Lab Scale Model Simulations of Unsaturated Flow Using Hydraulic Property Clusters.

Unsaturated fluid flow within a natural soil system is heterogeneous by nature. Quantification of this flow is difficult, but can be attributed to differences in hydraulic properties within the soil. We propose that model simulations of three-dimensional outflow with spatially varied hydraulic properties arranged in clusters will be able to quantify unsaturated heterogeneous flow. A multi-step outflow experiment with simulated rainfall infiltration was used on an undisturbed soil column over a 41 day period. Outflow capture was designed to account for spatial heterogeneity. Thirty samples of equal volume with known spatial variability were taken from the column after the outflow experiment. Hydraulic properties of the samples were determined using both an automated simplified evaporation method and through numerical inversion of tension data through the Hydrus-1D program.
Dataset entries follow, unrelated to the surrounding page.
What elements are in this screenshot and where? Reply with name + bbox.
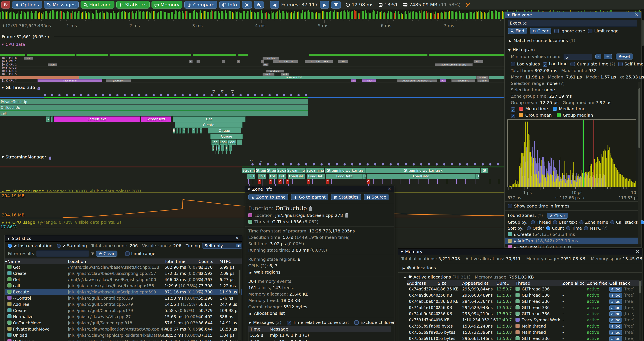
zone-marker-icon[interactable]: ▽ (260, 159, 262, 163)
sample-dot[interactable] (274, 163, 276, 165)
timeline-zone[interactable]: Create (175, 122, 242, 128)
found-zone-row[interactable]: ▶ AddTree (18,542) 227.19 ms (505, 238, 641, 244)
timeline-zone[interactable]: LoaUp (220, 139, 228, 145)
sample-dot[interactable] (397, 163, 399, 165)
message-row[interactable]: 5.59 smip 10 w 2 h 2 (4) (248, 338, 391, 341)
zone-info-titlebar[interactable]: ▼Zone info✕ (245, 186, 394, 192)
info-button[interactable]: Info (219, 1, 240, 9)
group-by-call-stacks[interactable]: Call stacks (610, 220, 638, 225)
zone-marker-icon[interactable]: ▽ (231, 90, 234, 93)
memory-button[interactable]: Memory (152, 1, 182, 9)
sample-dot[interactable] (80, 94, 82, 96)
sort-by-count[interactable]: Count (546, 226, 564, 230)
sample-dot[interactable] (232, 94, 234, 96)
cpu-zone[interactable]: c (196, 60, 200, 63)
error-zone[interactable]: C (366, 179, 370, 184)
cpu-zone[interactable]: kw (262, 63, 268, 66)
sample-dot[interactable] (109, 94, 111, 96)
sample-dot[interactable] (138, 94, 140, 96)
timeline-zone[interactable]: L(U (247, 174, 255, 179)
sample-dot[interactable] (152, 94, 155, 96)
zone-marker-icon[interactable]: ▽ (221, 90, 224, 93)
timeline-zone[interactable]: ^ (182, 128, 185, 134)
table-row[interactable]: ~Controljni/../jni/src/guif/Control.cpp:… (5, 295, 242, 301)
timeline-zone[interactable]: Get (172, 116, 246, 122)
sample-dot[interactable] (366, 163, 369, 165)
sample-dot[interactable] (390, 163, 392, 165)
clear-button[interactable]: ⊘Clear (530, 28, 551, 34)
column-header[interactable]: Zone alloc (562, 281, 584, 286)
limit-range-checkbox[interactable]: Limit range (125, 251, 156, 256)
timeline-zone[interactable]: U (476, 174, 480, 179)
sample-dot[interactable] (116, 94, 118, 96)
sort-by-mtpc[interactable]: MTPC (584, 226, 601, 230)
sample-dot[interactable] (247, 94, 249, 96)
active-allocations-expander[interactable]: ▼♥ Active allocations (70,311)Memory usa… (398, 274, 642, 280)
timeline-zone[interactable]: LoadDaU (307, 174, 325, 179)
timeline-zone[interactable]: LoaUp (228, 139, 236, 145)
timeline-zone[interactable]: | (216, 145, 217, 151)
close-icon[interactable]: ✕ (388, 187, 392, 191)
cpu-zone[interactable]: TraD (362, 79, 376, 82)
timeline-zone[interactable] (236, 139, 242, 145)
self-time-checkbox[interactable]: Self time (100.00%) (618, 61, 644, 67)
sample-dot[interactable] (405, 163, 407, 165)
filter-input[interactable] (36, 250, 89, 257)
zone-thread[interactable]: GLThread 336 (272, 219, 302, 224)
sample-dot[interactable] (298, 94, 300, 96)
sample-dot[interactable] (351, 163, 353, 165)
timeline-zone[interactable]: LoadData (326, 174, 363, 179)
bin-plus-button[interactable]: + (604, 54, 612, 59)
sample-dot[interactable] (482, 163, 484, 165)
message-row[interactable]: 5.59 smip 11 w 1 h 1 (1) (248, 332, 391, 338)
cpu-zone[interactable] (0, 76, 79, 79)
timeline-zone[interactable]: LoU (278, 174, 286, 179)
power-button[interactable] (1, 1, 10, 9)
error-zone[interactable]: C (278, 179, 282, 184)
memory-table-header[interactable]: Address ▲SizeAppeared atDura...ThreadZon… (407, 280, 642, 286)
show-zone-time-checkbox[interactable]: Show zone time in frames (505, 203, 641, 209)
table-row[interactable]: Unloadjni/../jni/src/claw/graphics/pixel… (5, 332, 242, 338)
timeline-zone[interactable]: Stream (256, 168, 266, 173)
sample-dot[interactable] (66, 94, 68, 96)
timeline-zone[interactable] (196, 128, 198, 134)
sample-dot[interactable] (259, 163, 261, 165)
sample-dot[interactable] (305, 163, 307, 165)
sample-dot[interactable] (51, 94, 53, 96)
sample-dot[interactable] (124, 94, 126, 96)
sample-dot[interactable] (160, 94, 162, 96)
memory-titlebar[interactable]: ▼Memory✕ (398, 249, 642, 255)
sample-dot[interactable] (420, 163, 422, 165)
sample-dot[interactable] (374, 163, 376, 165)
find-zone-input[interactable]: Execute (508, 20, 638, 27)
cpu-zone[interactable]: c (261, 60, 264, 63)
cpu-zone[interactable]: mi.t (474, 60, 483, 63)
sample-dot[interactable] (73, 94, 75, 96)
cpu-zone[interactable]: kworker/u (451, 79, 475, 82)
statistics-scrollbar[interactable] (238, 269, 241, 340)
find-button[interactable]: Find (508, 28, 527, 34)
wait-regions-expander[interactable]: ▶Wait regions (245, 269, 394, 275)
timeline-zone[interactable]: S (46, 116, 50, 122)
sample-dot[interactable] (240, 94, 242, 96)
allocations-expander[interactable]: ▶@ Allocations (398, 265, 642, 271)
messages-button[interactable]: Messages (44, 1, 79, 9)
sample-dot[interactable] (458, 163, 461, 165)
zone-marker-icon[interactable]: ▽ (250, 159, 253, 163)
gl-stack-bar[interactable]: OnTouchUp (0, 105, 308, 110)
group-by-thread[interactable]: Thread (531, 220, 551, 225)
table-row[interactable]: OnRedrawjni/../jni/src/claw/application/… (5, 338, 242, 341)
sample-dot[interactable] (298, 163, 300, 165)
allocation-row[interactable]: 0x74ab1be040186.68 KB294,645,364ns13:50.… (407, 298, 642, 304)
table-row[interactable]: AddTreejni/../jni/src/guif/Control.cpp:6… (5, 301, 242, 307)
column-header[interactable]: Dura... (496, 281, 511, 286)
cpu-zone[interactable]: c (237, 60, 240, 63)
cpu-zone[interactable]: cds (338, 60, 348, 63)
column-header[interactable]: Address (409, 281, 426, 286)
cpu-zone[interactable]: cds_ol_rx_thr (273, 60, 298, 63)
frame-dropdown-button[interactable]: ▼ (331, 1, 341, 9)
error-zone[interactable]: C (286, 179, 290, 184)
sample-dot[interactable] (282, 163, 284, 165)
statistics-table-header[interactable]: NameLocationTotal timeCounts ▼MTPC (5, 258, 242, 264)
timeline-zone[interactable] (180, 128, 181, 134)
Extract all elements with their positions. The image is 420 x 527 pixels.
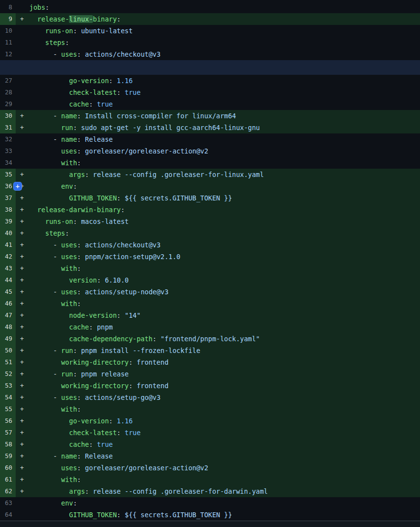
code-text: - uses: actions/setup-go@v3	[28, 392, 160, 403]
diff-marker: +	[16, 427, 28, 439]
line-number[interactable]: 11	[0, 37, 16, 48]
diff-line-50: 50+ - run: pnpm install --frozen-lockfil…	[0, 345, 420, 356]
line-number[interactable]: 63	[0, 497, 16, 509]
line-number[interactable]: 27	[0, 75, 16, 87]
diff-marker: +	[16, 450, 28, 462]
diff-line-63: 63 env:	[0, 497, 420, 509]
line-number[interactable]: 52	[0, 368, 16, 380]
code-text: with:	[28, 263, 81, 274]
line-number[interactable]: 53	[0, 380, 16, 392]
line-number[interactable]: 28	[0, 87, 16, 98]
line-number[interactable]: 34	[0, 157, 16, 169]
diff-line-55: 55+ with:	[0, 403, 420, 415]
line-number[interactable]: 38	[0, 204, 16, 216]
diff-line-59: 59+ - name: Release	[0, 450, 420, 462]
diff-line-43: 43+ with:	[0, 263, 420, 274]
line-number[interactable]: 47	[0, 309, 16, 321]
line-number[interactable]: 31	[0, 122, 16, 133]
line-number[interactable]: 37	[0, 192, 16, 204]
line-number[interactable]: 58	[0, 439, 16, 450]
line-number[interactable]: 39	[0, 216, 16, 227]
code-text: runs-on: macos-latest	[28, 216, 129, 227]
code-text: go-version: 1.16	[28, 415, 133, 427]
diff-marker: +	[16, 462, 28, 474]
code-text: - uses: actions/checkout@v3	[28, 239, 160, 251]
diff-line-45: 45+ - uses: actions/setup-node@v3	[0, 286, 420, 298]
diff-line-28: 28 check-latest: true	[0, 87, 420, 98]
diff-line-12: 12 - uses: actions/checkout@v3	[0, 48, 420, 60]
line-number[interactable]: 57	[0, 427, 16, 439]
diff-marker	[16, 87, 28, 98]
code-text: - name: Install cross-compiler for linux…	[28, 110, 236, 122]
code-text: jobs:	[28, 1, 49, 13]
code-text: release-darwin-binary:	[28, 204, 125, 216]
line-number[interactable]: 59	[0, 450, 16, 462]
diff-marker: +	[16, 286, 28, 298]
diff-line-47: 47+ node-version: "14"	[0, 309, 420, 321]
line-number[interactable]: 45	[0, 286, 16, 298]
line-number[interactable]: 40	[0, 227, 16, 239]
diff-marker: +	[16, 321, 28, 333]
code-text: GITHUB_TOKEN: ${{ secrets.GITHUB_TOKEN }…	[28, 192, 232, 204]
code-text: cache: true	[28, 98, 113, 110]
add-comment-button[interactable]: +	[13, 182, 22, 191]
line-number[interactable]: 54	[0, 392, 16, 403]
diff-marker: +	[16, 122, 28, 133]
diff-line-8: 8jobs:	[0, 1, 420, 13]
code-text: cache: pnpm	[28, 321, 113, 333]
diff-marker	[16, 509, 28, 521]
line-number[interactable]: 50	[0, 345, 16, 356]
diff-marker: +	[16, 345, 28, 356]
line-number[interactable]: 48	[0, 321, 16, 333]
code-text: uses: goreleaser/goreleaser-action@v2	[28, 145, 208, 157]
diff-line-64: 64 GITHUB_TOKEN: ${{ secrets.GITHUB_TOKE…	[0, 509, 420, 521]
line-number[interactable]: 10	[0, 25, 16, 37]
line-number[interactable]: 49	[0, 333, 16, 345]
line-number[interactable]: 35	[0, 169, 16, 180]
line-number[interactable]: 42	[0, 251, 16, 263]
diff-marker: +	[16, 439, 28, 450]
line-number[interactable]: 61	[0, 474, 16, 485]
diff-marker: +	[16, 474, 28, 485]
diff-line-27: 27 go-version: 1.16	[0, 75, 420, 87]
line-number[interactable]: 56	[0, 415, 16, 427]
diff-marker	[16, 48, 28, 60]
diff-line-10: 10 runs-on: ubuntu-latest	[0, 25, 420, 37]
line-number[interactable]: 62	[0, 485, 16, 497]
code-text: node-version: "14"	[28, 309, 141, 321]
diff-marker	[16, 1, 28, 13]
line-number[interactable]: 29	[0, 98, 16, 110]
line-number[interactable]: 46	[0, 298, 16, 309]
diff-marker: +	[16, 204, 28, 216]
line-number[interactable]: 32	[0, 133, 16, 145]
expand-hunk-gap[interactable]	[0, 60, 420, 75]
line-number[interactable]: 33	[0, 145, 16, 157]
diff-line-56: 56+ go-version: 1.16	[0, 415, 420, 427]
code-text: steps:	[28, 227, 69, 239]
line-number[interactable]: 51	[0, 356, 16, 368]
diff-line-37: 37+ GITHUB_TOKEN: ${{ secrets.GITHUB_TOK…	[0, 192, 420, 204]
line-number[interactable]: 30	[0, 110, 16, 122]
line-number[interactable]: 41	[0, 239, 16, 251]
code-text: working-directory: frontend	[28, 356, 169, 368]
diff-marker	[16, 98, 28, 110]
diff-marker: +	[16, 298, 28, 309]
line-number[interactable]: 9	[0, 13, 16, 25]
line-number[interactable]: 44	[0, 274, 16, 286]
diff-line-54: 54+ - uses: actions/setup-go@v3	[0, 392, 420, 403]
line-number[interactable]: 8	[0, 1, 16, 13]
diff-rows: 8jobs:9+ release-linux-binary:10 runs-on…	[0, 1, 420, 521]
code-text: with:	[28, 298, 81, 309]
line-number[interactable]: 60	[0, 462, 16, 474]
code-text: working-directory: frontend	[28, 380, 169, 392]
diff-marker: +	[16, 192, 28, 204]
line-number[interactable]: 43	[0, 263, 16, 274]
code-text: run: sudo apt-get -y install gcc-aarch64…	[28, 122, 260, 133]
diff-marker: +	[16, 485, 28, 497]
diff-line-33: 33 uses: goreleaser/goreleaser-action@v2	[0, 145, 420, 157]
diff-marker	[16, 75, 28, 87]
line-number[interactable]: 64	[0, 509, 16, 521]
line-number[interactable]: 12	[0, 48, 16, 60]
line-number[interactable]: 55	[0, 403, 16, 415]
code-text: uses: goreleaser/goreleaser-action@v2	[28, 462, 208, 474]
Hydraulic model parameter variation was analyzed to compare the relative effectiveness of both methods. Simulated homogeneous outflows were obtained using a homogeneous forward model in three dimensions and the obtained hydraulic model parameters in the Hydrus-3D program. Simulated homogeneous outflow values were used for grouping purposes, with two main groups being defined: high flow and low flow. Hydraulic properties of the representative samples in each group were averaged together to make an "effective" hydraulic property cluster. Initial spatial distribution of clusters was based on previous work done with the column involving Electrical Resistance Tomography (ERT) measurements. The outflow values from the use of these high and low flow clusters was compared to the measured values from the outflow for validation of the model. Spatial variation of heterogeneous flow was further studied using other configurations of hydraulic property clusters and observing the simulated outflows.